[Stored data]
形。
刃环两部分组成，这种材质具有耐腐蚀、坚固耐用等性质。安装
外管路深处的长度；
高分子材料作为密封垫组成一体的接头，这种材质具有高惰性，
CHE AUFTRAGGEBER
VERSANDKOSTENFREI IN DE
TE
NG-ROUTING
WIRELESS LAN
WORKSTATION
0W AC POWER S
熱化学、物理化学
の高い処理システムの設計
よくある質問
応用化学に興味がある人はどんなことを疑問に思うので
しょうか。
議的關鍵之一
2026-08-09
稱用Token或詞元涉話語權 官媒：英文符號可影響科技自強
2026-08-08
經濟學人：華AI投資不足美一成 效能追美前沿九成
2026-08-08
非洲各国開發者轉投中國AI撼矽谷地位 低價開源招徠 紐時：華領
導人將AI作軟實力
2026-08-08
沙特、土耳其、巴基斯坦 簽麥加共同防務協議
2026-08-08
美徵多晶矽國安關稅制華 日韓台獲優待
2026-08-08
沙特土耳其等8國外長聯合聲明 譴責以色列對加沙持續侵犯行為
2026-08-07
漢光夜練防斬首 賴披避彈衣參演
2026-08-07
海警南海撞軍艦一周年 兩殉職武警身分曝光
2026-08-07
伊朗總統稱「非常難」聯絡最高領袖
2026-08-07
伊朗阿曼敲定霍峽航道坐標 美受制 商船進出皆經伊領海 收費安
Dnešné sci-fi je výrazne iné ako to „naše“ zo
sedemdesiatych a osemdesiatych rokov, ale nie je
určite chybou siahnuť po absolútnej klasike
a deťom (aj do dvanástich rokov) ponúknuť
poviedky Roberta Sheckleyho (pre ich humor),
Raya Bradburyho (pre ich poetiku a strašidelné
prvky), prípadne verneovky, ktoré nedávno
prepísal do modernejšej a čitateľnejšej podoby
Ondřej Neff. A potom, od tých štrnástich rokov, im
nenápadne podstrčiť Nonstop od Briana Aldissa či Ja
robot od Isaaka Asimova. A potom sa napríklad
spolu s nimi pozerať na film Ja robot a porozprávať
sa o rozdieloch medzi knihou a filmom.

» **WHAT IS BEING ASKED**
A single number is required: the count of lines in the data that include the string "robot".

» **EXPECTED ANSWER**
2